Les anciens ont reconnu dans les corps deux sortes de facultés, dont on ne doit pourtant la véritable distinction qu’à Leibnitz : savoir 1°. les facultés ou pouvoirs méchaniques, tels que sont ceux de tous les instrumens de Chirurgie, de Gymnastique, agissans par pression ou par percussion, relativement à la figure, la masse, la vîtesse, &c. des corps, & au nombre, à la situation de leurs parties sensibles ; & 2°. les facultés physiques, telles que sont celles des médicamens, des alimens, lesquels n’agissent que par leurs particules séparément imperceptibles, & dont nous ignorons la figure, la vîtesse, la grandeur, & les autres qualités méchaniques.

Comme nul changement ne peut se faire dans les corps que par le mouvement, toutes les facultés des corps agissent par des forces mouvantes, sur la premiere origine desquelles on est depuis long-tems en dispute.
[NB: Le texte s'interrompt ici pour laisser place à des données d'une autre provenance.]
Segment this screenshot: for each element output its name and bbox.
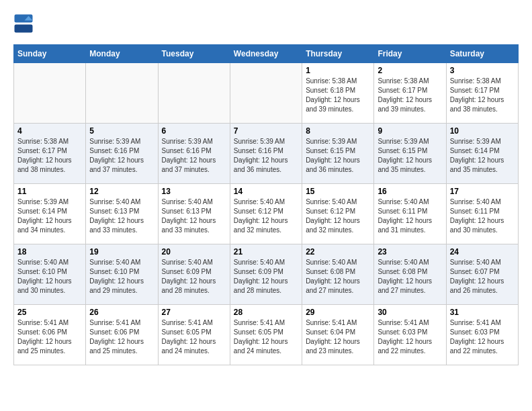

Les Medecins ont suivi sur cela les opinions qui ont été les plus à la mode, chacune en son tems. Aristote, Descartes, Newton, successivement les ont gouvernés.

On peut pourtant, ce me semble, quand il s’agit des facultés de l’homme, concilier ces sentimens en établissant que le principe du sentiment, du mouvement musculaire, enfin de la vie de l’homme, l’est aussi de tous ses mouvemens méchaniques, soit libres, soit naturels ; & la puissance générale qui fait approcher les corps les uns vers le centre des autres, communément nommée attraction ou adhésion, est le principe des mouvemens spontanés, qui arrivent sur-tout dans les liqueurs des animaux, des végétaux, ainsi que de l’action des médicamens & des alimens ; sauf aux Cartésiens à expliquer ce dernier principe par leurs tourbillons, ce qui ne paroît propre qu’à transporter la difficulté.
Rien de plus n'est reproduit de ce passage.